* [TASK REQUIREMENTS] Can you transcribe every entry word for word, skipping the images?

* [THE DATA]

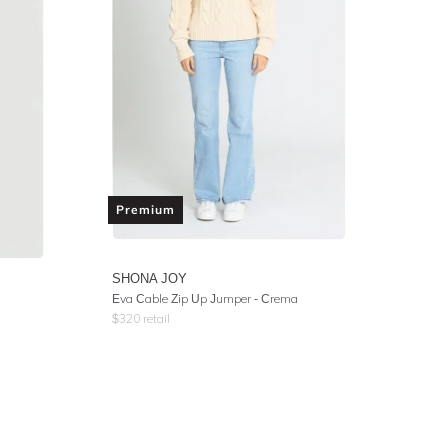
Premium
SHONA JOY
Eva Cable Zip Up Jumper - Crema
$
320
retail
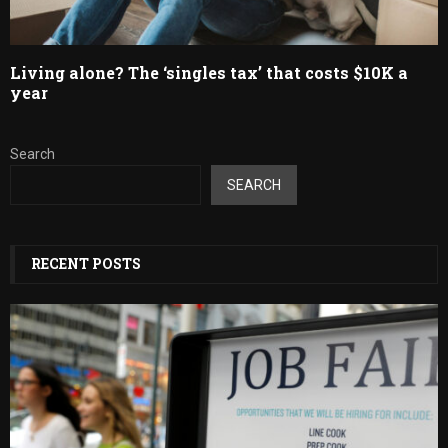
Living alone? The ‘singles tax’ that costs $10K a
year
Search
SEARCH
RECENT POSTS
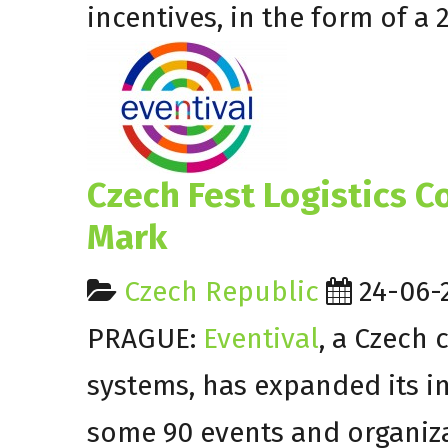
incentives, in the form of a 
Czech Fest Logistics 
Mark
Czech Republic
24-06-
PRAGUE:
Eventival
, a Czech 
systems, has expanded its int
some 90 events and organiz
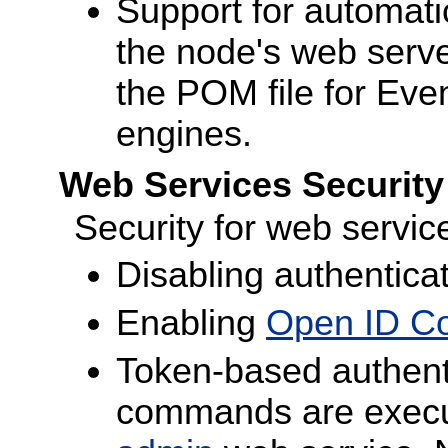
Support for automatic
the node's web serv
the POM file for Eve
engines.
Web Services Securit
Security for web servi
Disabling authentica
Enabling
Open ID Co
Token-based authent
commands are execut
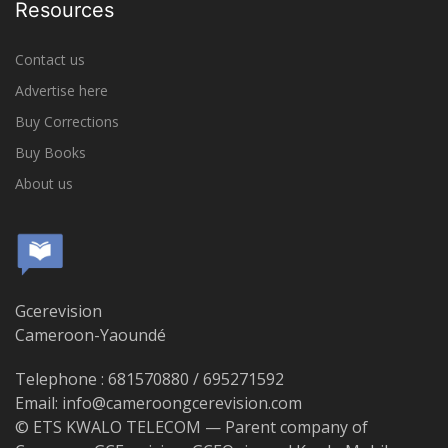
Resources
Contact us
Advertise here
Buy Corrections
Buy Books
About us
Gcerevision
Cameroon-Yaoundé
Telephone : 681570880 / 695271592
Email: info@cameroongcerevision.com
© ETS KWALO TELECOM — Parent company of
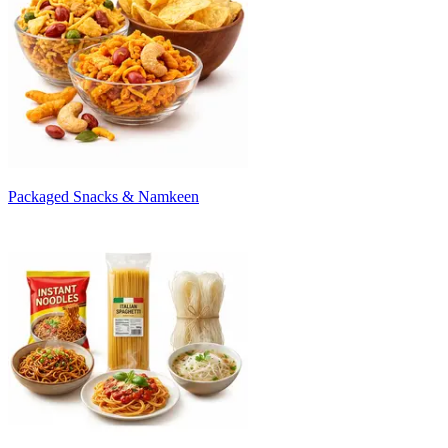
Packaged Snacks & Namkeen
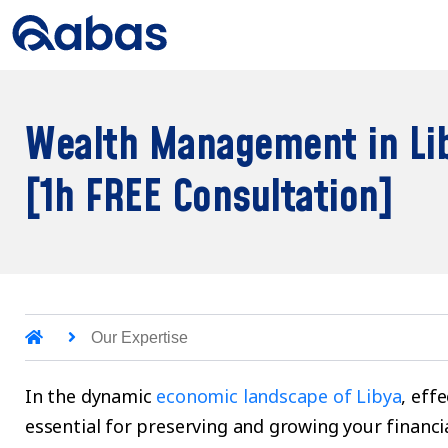
Wealth Management in Li
[1h FREE Consultation]
Our Expertise
In the dynamic
economic landscape of Libya
, eff
essential for preserving and growing your financi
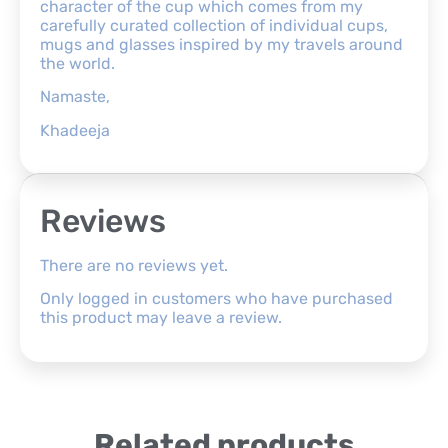
character of the cup which comes from my
carefully curated collection of individual cups,
mugs and glasses inspired by my travels around
the world.
Namaste,
Khadeeja
Reviews
There are no reviews yet.
Only logged in customers who have purchased
this product may leave a review.
Related products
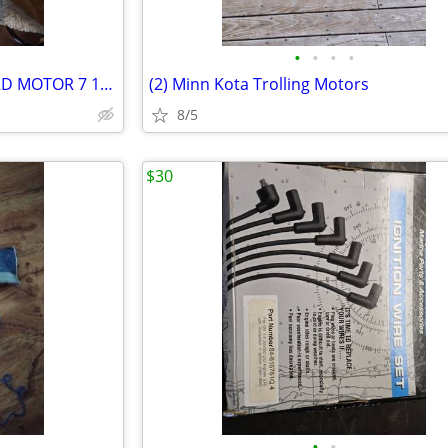
•
•
•
•
VINTAGE 1959 ELGIN OUTBOARD MOTOR 7 1/2 HP
(2) Minn Kota Trolling Motors
8/5
$30
•
•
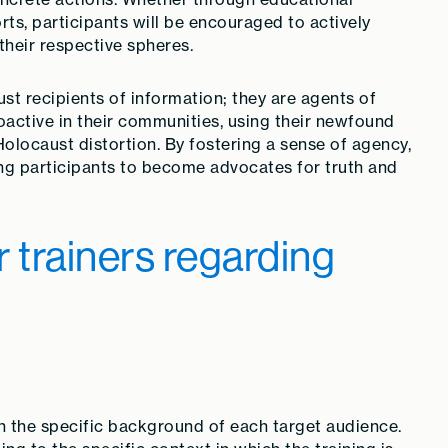
rts, participants will be encouraged to actively
their respective spheres.
ust recipients of information; they are agents of
ctive in their communities, using their newfound
olocaust distortion. By fostering a sense of agency,
iring participants to become advocates for truth and
trainers regarding
on the specific background of each target audience.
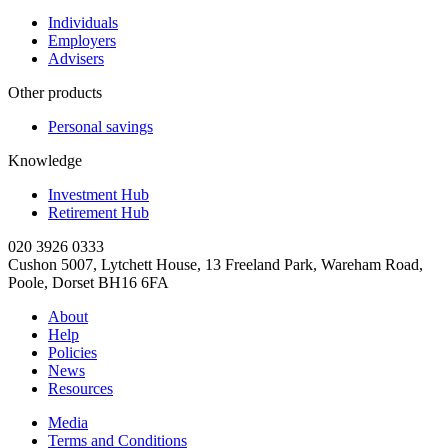
Individuals
Employers
Advisers
Other products
Personal savings
Knowledge
Investment Hub
Retirement Hub
020 3926 0333
Cushon 5007, Lytchett House, 13 Freeland Park, Wareham Road,
Poole, Dorset BH16 6FA
About
Help
Policies
News
Resources
Media
Terms and Conditions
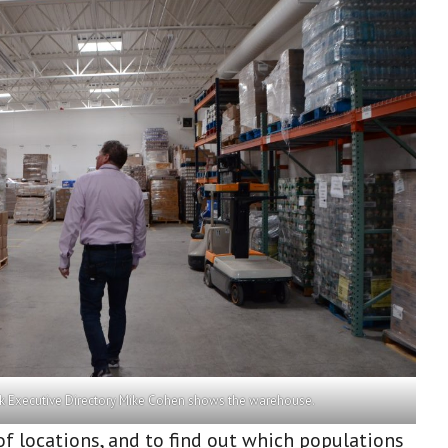
 Executive Directory Mike Cohen shows the warehouse.
of locations, and to find out which populations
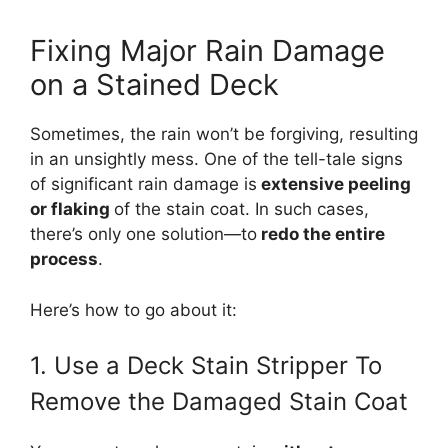
Fixing Major Rain Damage
on a Stained Deck
Sometimes, the rain won’t be forgiving, resulting
in an unsightly mess. One of the tell-tale signs
of significant rain damage is
extensive peeling
or flaking
of the stain coat. In such cases,
there’s only one solution—to
redo the entire
process
.
Here’s how to go about it:
1. Use a Deck Stain Stripper To
Remove the Damaged Stain Coat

* [OUTPUT]
Premium
SHONA JOY
Eva Cable Zip Up Jumper - Crema
$
320
retail
Living alone? The ‘singles tax’ that costs $10K a
year
Search
SEARCH
RECENT POSTS
incentives, in the form of a 
Czech Fest Logistics 
Mark
Czech Republic
24-06-
PRAGUE:
Eventival
, a Czech 
systems, has expanded its int
some 90 events and organiz
Support for automatic
the node's web serv
the POM file for Eve
engines.
Web Services Securit
Security for web servi
Disabling authentica
Enabling
Open ID Co
Token-based authent
commands are execut
Resources
Contact us
Advertise here
Buy Corrections
Buy Books
About us
Gcerevision
Cameroon-Yaoundé
Telephone : 681570880 / 695271592
Email: info@cameroongcerevision.com
© ETS KWALO TELECOM — Parent company of
Packaged Snacks & Namkeen
Wealth Management in Li
[1h FREE Consultation]
Our Expertise
In the dynamic
economic landscape of Libya
, eff
essential for preserving and growing your financi
character of the cup which comes from my
carefully curated collection of individual cups,
mugs and glasses inspired by my travels around
the world.
Namaste,
Khadeeja
Reviews
There are no reviews yet.
Only logged in customers who have purchased
this product may leave a review.
Related products
•
•
•
•
VINTAGE 1959 ELGIN OUTBOARD MOTOR 7 1/2 HP
(2) Minn Kota Trolling Motors
8/5
$30
•
•
rts, participants will be encouraged to actively
their respective spheres.
ust recipients of information; they are agents of
ctive in their communities, using their newfound
olocaust distortion. By fostering a sense of agency,
iring participants to become advocates for truth and
trainers regarding
on the specific background of each target audience.
Individuals
Employers
Advisers
Other products
Personal savings
Knowledge
Investment Hub
Retirement Hub
020 3926 0333
Cushon 5007, Lytchett House, 13 Freeland Park, Wareham Road,
Poole, Dorset BH16 6FA
About
Help
Policies
News
Resources
Media
Terms and Conditions
 Executive Directory Mike Cohen shows the warehouse.
of locations, and to find out which populations
Fixing Major Rain Damage
on a Stained Deck
Sometimes, the rain won’t be forgiving, resulting
in an unsightly mess. One of the tell-tale signs
of significant rain damage is
extensive peeling
or flaking
of the stain coat. In such cases,
there’s only one solution—to
redo the entire
process
.
Here’s how to go about it:
1. Use a Deck Stain Stripper To
Remove the Damaged Stain Coat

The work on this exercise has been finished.